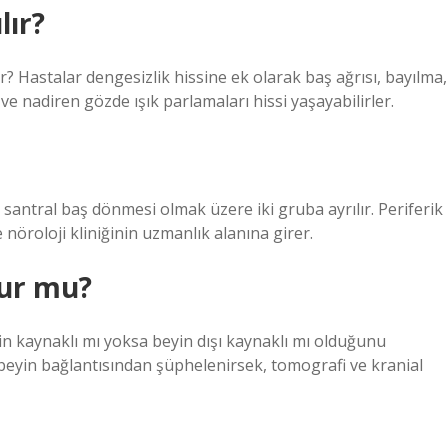
lır?
r? Hastalar dengesizlik hissine ek olarak baş ağrısı, bayılma,
ve nadiren gözde ışık parlamaları hissi yaşayabilirler.
antral baş dönmesi olmak üzere iki gruba ayrılır. Periferik
nöroloji kliniğinin uzmanlık alanına girer.
lur mu?
n kaynaklı mı yoksa beyin dışı kaynaklı mı olduğunu
beyin bağlantısından şüphelenirsek, tomografi ve kranial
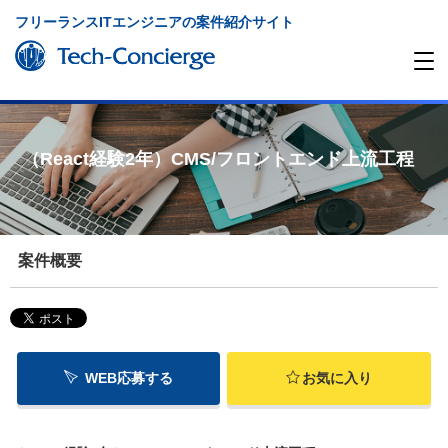
フリーランスITエンジニアの案件紹介サイト
（React経験2年）CMS/フロントエンド上流工程
案件概要
WEB応募する
お気に入り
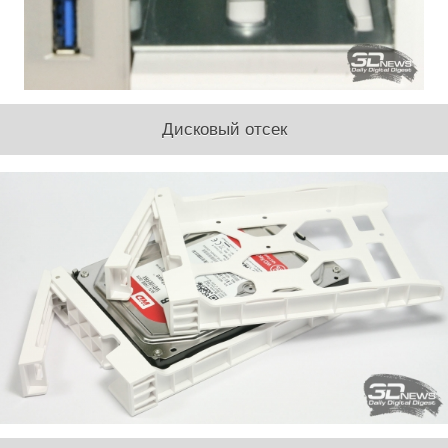
Дисковый отсек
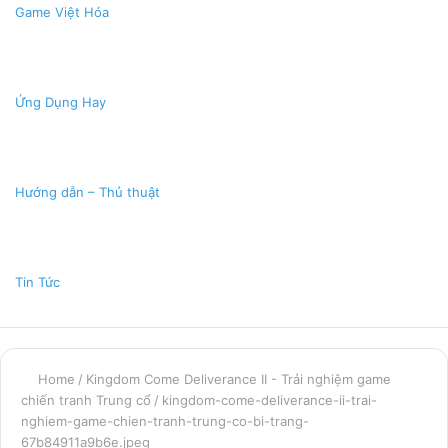
Game Việt Hóa
Ứng Dụng Hay
Hướng dẫn – Thủ thuật
Tin Tức
Home
/
Kingdom Come Deliverance II - Trải nghiệm game
chiến tranh Trung cổ
/
kingdom-come-deliverance-ii-trai-
nghiem-game-chien-tranh-trung-co-bi-trang-
67b84911a9b6e.jpeg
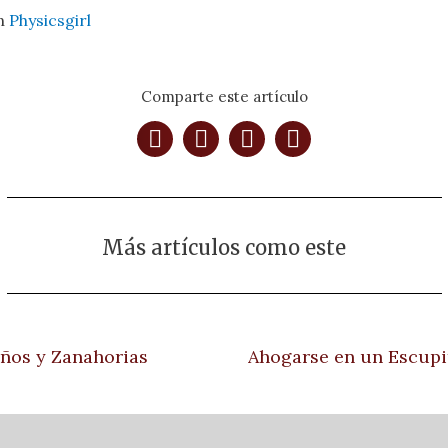
n
Physicsgirl
Comparte este artículo
Más artículos como este
ños y Zanahorias
Ahogarse en un Escupi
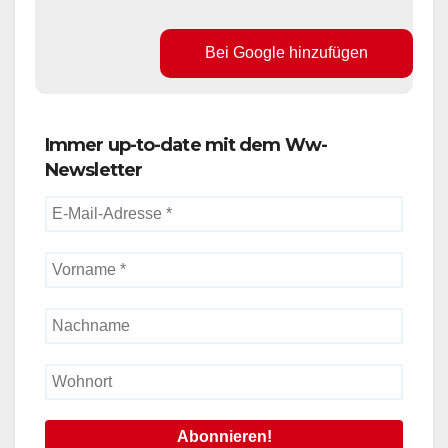
Bei Google hinzufügen
Immer up-to-date mit dem Ww-
Newsletter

# # #

» **Aim of the task**
Only the pictures are to be left out; copy all the remaining material above exactly.

» **Written answer**
lır?
r? Hastalar dengesizlik hissine ek olarak baş ağrısı, bayılma,
ve nadiren gözde ışık parlamaları hissi yaşayabilirler.
antral baş dönmesi olmak üzere iki gruba ayrılır. Periferik
nöroloji kliniğinin uzmanlık alanına girer.
lur mu?
n kaynaklı mı yoksa beyin dışı kaynaklı mı olduğunu
beyin bağlantısından şüphelenirsek, tomografi ve kranial
フリーランスITエンジニアの案件紹介サイト
（React経験2年）CMS/フロントエンド上流工程
案件概要
WEB応募する
お気に入り
Дисковый отсек
Game Việt Hóa
Ứng Dụng Hay
Hướng dẫn – Thủ thuật
Tin Tức
Home
/
Kingdom Come Deliverance II - Trải nghiệm game
chiến tranh Trung cổ
/
kingdom-come-deliverance-ii-trai-
nghiem-game-chien-tranh-trung-co-bi-trang-
67b84911a9b6e.jpeg
n
Physicsgirl
Comparte este artículo
Más artículos como este
ños y Zanahorias
Ahogarse en un Escupi
Bei Google hinzufügen
Immer up-to-date mit dem Ww-
Newsletter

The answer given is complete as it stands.